Given records:
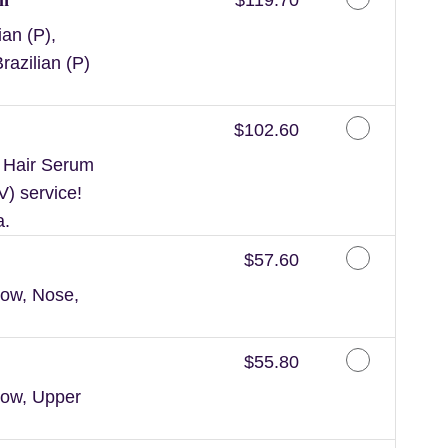
an (P),
razilian (P)
Discounted Price
$102.60
n Hair Serum
V) service!
a.
Discounted Price
$57.60
ow, Nose,
Discounted Price
$55.80
row, Upper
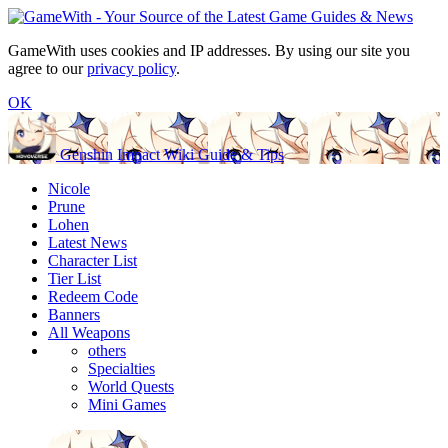
GameWith uses cookies and IP addresses. By using our site you
agree to our
privacy policy
.
OK
Genshin Impact Wiki Guide & Tips
Nicole
Prune
Lohen
Latest News
Character List
Tier List
Redeem Code
Banners
All Weapons
others
Specialties
World Quests
Mini Games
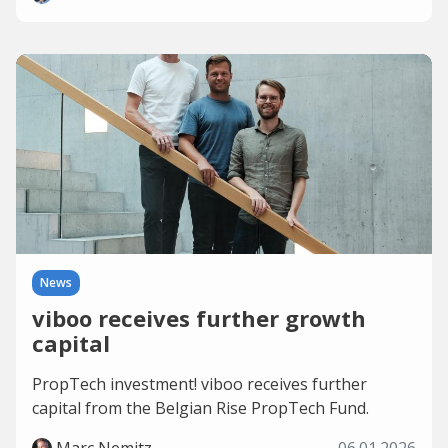
News
viboo receives further growth
capital
PropTech investment! viboo receives further
capital from the Belgian Rise PropTech Fund.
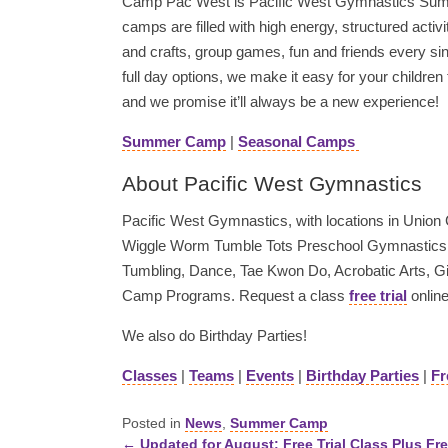
Camp Pac West is Pacific West Gymnastics Sum
camps are filled with high energy, structured activ
and crafts, group games, fun and friends every sin
full day options, we make it easy for your children
and we promise it’ll always be a new experience!
Summer Camp
|
Seasonal Camps
About Pacific West Gymnastics
Pacific West Gymnastics, with locations in Union Ci
Wiggle Worm Tumble Tots Preschool Gymnastics, 
Tumbling, Dance, Tae Kwon Do, Acrobatic Arts, 
Camp Programs. Request a class
free trial
online
We also do Birthday Parties!
Classes
|
Teams
|
Events
|
Birthday Parties
|
Fr
Posted in
News
,
Summer Camp
← Updated for August: Free Trial Class Plus Fre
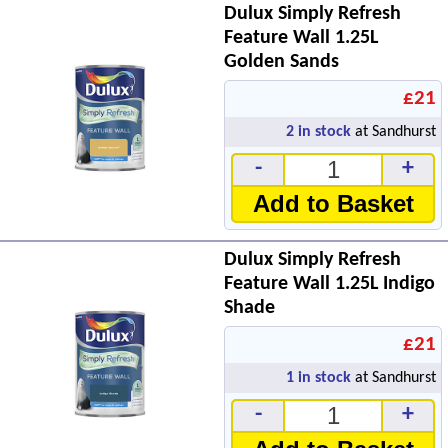
Dulux Simply Refresh
Feature Wall 1.25L
Golden Sands
£21
2
in stock
at Sandhurst
-
+
Add to Basket
Dulux Simply Refresh
Feature Wall 1.25L Indigo
Shade
£21
1
in stock
at Sandhurst
-
+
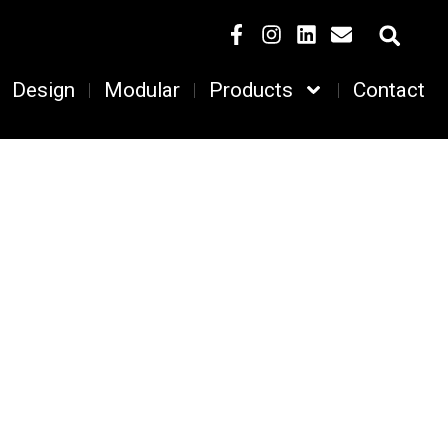
Design
Modular
Products
Contact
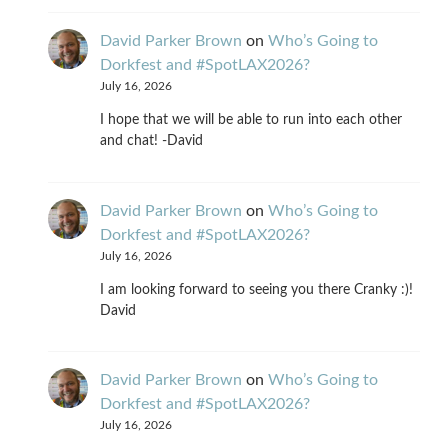
David Parker Brown
on
Who’s Going to
Dorkfest and #SpotLAX2026?
July 16, 2026
I hope that we will be able to run into each other
and chat! -David
David Parker Brown
on
Who’s Going to
Dorkfest and #SpotLAX2026?
July 16, 2026
I am looking forward to seeing you there Cranky :)!
David
David Parker Brown
on
Who’s Going to
Dorkfest and #SpotLAX2026?
July 16, 2026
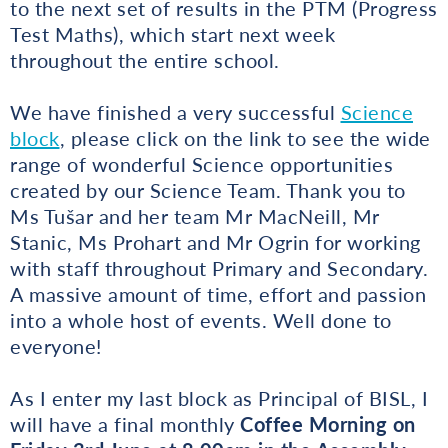
to the next set of results in the PTM (Progress
Test Maths), which start next week
throughout the entire school.
We have finished a very successful
Science
block
, please click on the link to see the wide
range of wonderful Science opportunities
created by our Science Team. Thank you to
Ms Tušar and her team Mr MacNeill, Mr
Stanic, Ms Prohart and Mr Ogrin for working
with staff throughout Primary and Secondary.
A massive amount of time, effort and passion
into a whole host of events. Well done to
everyone!
As I enter my last block as Principal of BISL, I
will have a final monthly
Coffee Morning on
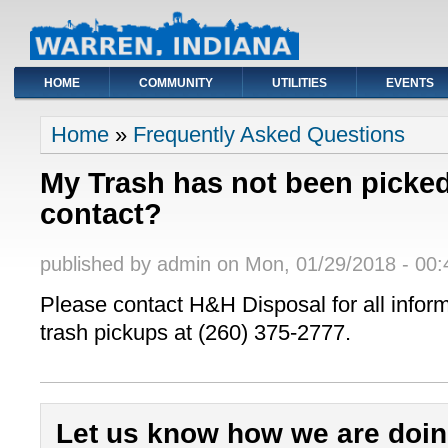
HOME
COMMUNITY
UTILITIES
EVENTS
You are here
Home
»
Frequently Asked Questions
My Trash has not been picke
contact?
published by
admin
on
Mon, 01/29/2018 - 00:
Please contact H&H Disposal for all infor
trash pickups at (260) 375-2777.
Let us know how we are doin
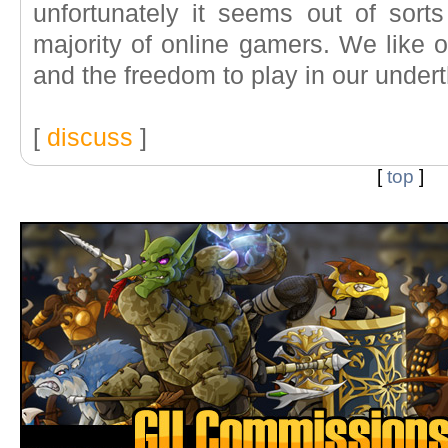
unfortunately it seems out of sorts
majority of online gamers. We like
and the freedom to play in our underth
[
discuss
]
[
top
]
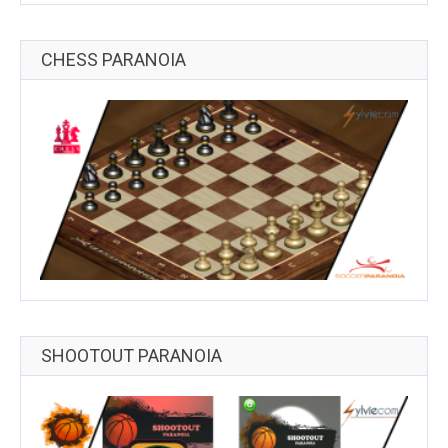
CHESS PARANOIA
SHOOTOUT PARANOIA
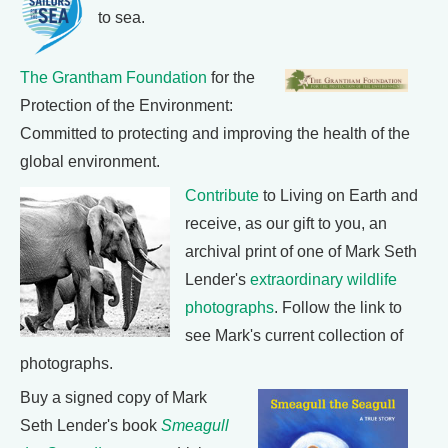
to sea.
The Grantham Foundation
for the
Protection of the Environment:
Committed to protecting and improving the health of the
global environment.
Contribute
to Living on Earth and
receive, as our gift to you, an
archival print of one of Mark Seth
Lender's
extraordinary wildlife
photographs
. Follow the link to
see Mark's current collection of
photographs.
Buy a signed copy of Mark
Seth Lender's book
Smeagull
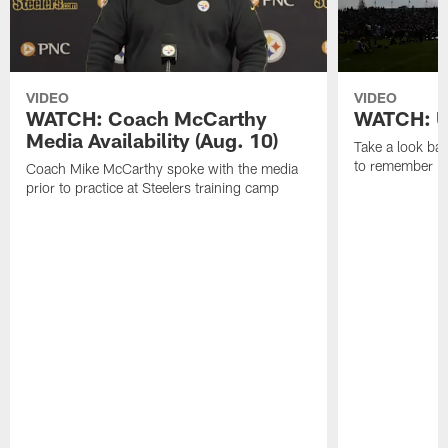
VIDEO
VIDEO
WATCH: Coach McCarthy
WATCH: Un
Media Availability (Aug. 10)
Take a look bac
to remember in
Coach Mike McCarthy spoke with the media
prior to practice at Steelers training camp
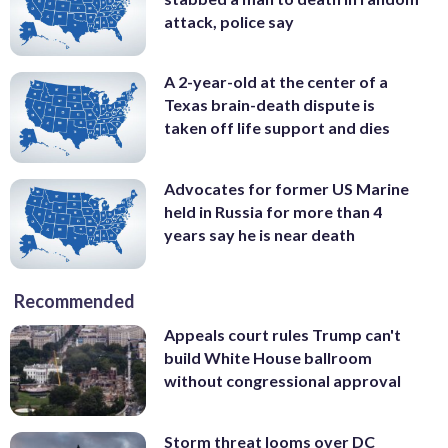
attack, police say
A 2-year-old at the center of a
Texas brain-death dispute is
taken off life support and dies
Advocates for former US Marine
held in Russia for more than 4
years say he is near death
Recommended
Appeals court rules Trump can't
build White House ballroom
without congressional approval
Storm threat looms over DC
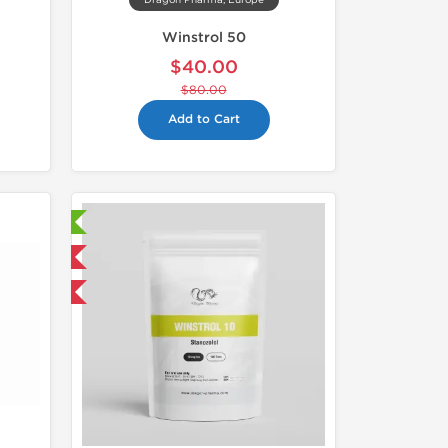
Dragon Pharma, Europe
Winstrol 50
$40.00
$80.00
Add to Cart
sted!
 International
get 1 for FREE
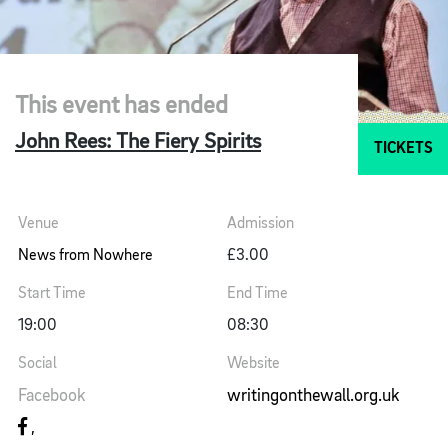
This event has ended
John Rees: The Fiery Spirits
TICKETS
Venue
Admission
News from Nowhere
£3.00
Start Time
End Time
19:00
08:30
Social
Website
Facebook
writingonthewall.org.uk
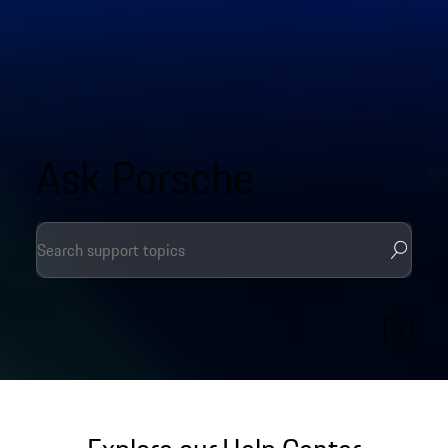
Ask Porsche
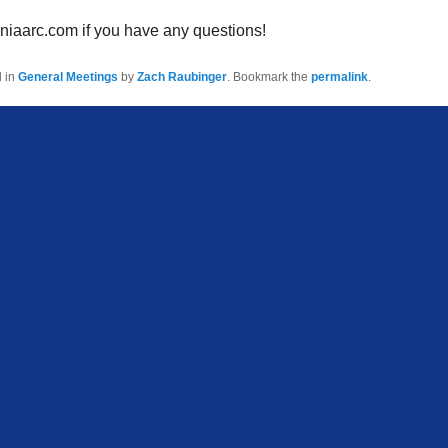
niaarc.com if you have any questions!
d in
General Meetings
by
Zach Raubinger
. Bookmark the
permalink
.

Required work: Return each entry exactly as it appears above, but exclude the pictures.

Answer to this task:
an (P),
razilian (P)
Discounted Price
$102.60
n Hair Serum
V) service!
a.
Discounted Price
$57.60
ow, Nose,
Discounted Price
$55.80
row, Upper
GameWith uses cookies and IP addresses. By using our site you
agree to our
privacy policy
.
OK
Genshin Impact Wiki Guide & Tips
Nicole
Prune
Lohen
Latest News
Character List
Tier List
Redeem Code
Banners
All Weapons
others
Specialties
World Quests
Mini Games
News
viboo receives further growth
capital
PropTech investment! viboo receives further
capital from the Belgian Rise PropTech Fund.
Camp Pac West is Pacific West Gymnastics Sum
camps are filled with high energy, structured activ
and crafts, group games, fun and friends every sin
full day options, we make it easy for your children
and we promise it’ll always be a new experience!
Summer Camp
|
Seasonal Camps
About Pacific West Gymnastics
Pacific West Gymnastics, with locations in Union Ci
Wiggle Worm Tumble Tots Preschool Gymnastics, 
Tumbling, Dance, Tae Kwon Do, Acrobatic Arts, 
Camp Programs. Request a class
free trial
online
We also do Birthday Parties!
Classes
|
Teams
|
Events
|
Birthday Parties
|
Fr
Posted in
News
,
Summer Camp
← Updated for August: Free Trial Class Plus Fre
Dulux Simply Refresh
Feature Wall 1.25L
Golden Sands
£21
2
in stock
at Sandhurst
-
+
Add to Basket
Dulux Simply Refresh
Feature Wall 1.25L Indigo
Shade
£21
1
in stock
at Sandhurst
-
+
Design
Modular
Products
Contact
David Parker Brown
on
Who’s Going to
Dorkfest and #SpotLAX2026?
July 16, 2026
I hope that we will be able to run into each other
and chat! -David
David Parker Brown
on
Who’s Going to
Dorkfest and #SpotLAX2026?
July 16, 2026
I am looking forward to seeing you there Cranky :)!
David
David Parker Brown
on
Who’s Going to
Dorkfest and #SpotLAX2026?
July 16, 2026
to the next set of results in the PTM (Progress
Test Maths), which start next week
throughout the entire school.
We have finished a very successful
Science
block
, please click on the link to see the wide
range of wonderful Science opportunities
created by our Science Team. Thank you to
Ms Tušar and her team Mr MacNeill, Mr
Stanic, Ms Prohart and Mr Ogrin for working
with staff throughout Primary and Secondary.
A massive amount of time, effort and passion
into a whole host of events. Well done to
everyone!
As I enter my last block as Principal of BISL, I
will have a final monthly
Coffee Morning on
HOME
COMMUNITY
UTILITIES
EVENTS
You are here
Home
»
Frequently Asked Questions
My Trash has not been picke
contact?
published by
admin
on
Mon, 01/29/2018 - 00:
Please contact H&H Disposal for all infor
trash pickups at (260) 375-2777.
Let us know how we are doin
unfortunately it seems out of sorts
majority of online gamers. We like
and the freedom to play in our underth
[
discuss
]
[
top
]
CHESS PARANOIA
SHOOTOUT PARANOIA
to sea.
The Grantham Foundation
for the
Protection of the Environment:
Committed to protecting and improving the health of the
global environment.
Contribute
to Living on Earth and
receive, as our gift to you, an
archival print of one of Mark Seth
Lender's
extraordinary wildlife
photographs
. Follow the link to
see Mark's current collection of
photographs.
Buy a signed copy of Mark
Seth Lender's book
Smeagull
VIDEO
VIDEO
WATCH: Coach McCarthy
WATCH: Un
Media Availability (Aug. 10)
Take a look bac
to remember in
Coach Mike McCarthy spoke with the media
prior to practice at Steelers training camp
attack, police say
A 2-year-old at the center of a
Texas brain-death dispute is
taken off life support and dies
Advocates for former US Marine
held in Russia for more than 4
years say he is near death
Recommended
Appeals court rules Trump can't
build White House ballroom
without congressional approval
Storm threat looms over DC
Dragon Pharma, Europe
Winstrol 50
$40.00
$80.00
Add to Cart
sted!
 International
get 1 for FREE
This event has ended
John Rees: The Fiery Spirits
TICKETS
Venue
Admission
News from Nowhere
£3.00
Start Time
End Time
19:00
08:30
Social
Website
Facebook
writingonthewall.org.uk
Ask Porsche
niaarc.com if you have any questions!
d in
General Meetings
by
Zach Raubinger
. Bookmark the
permalink
.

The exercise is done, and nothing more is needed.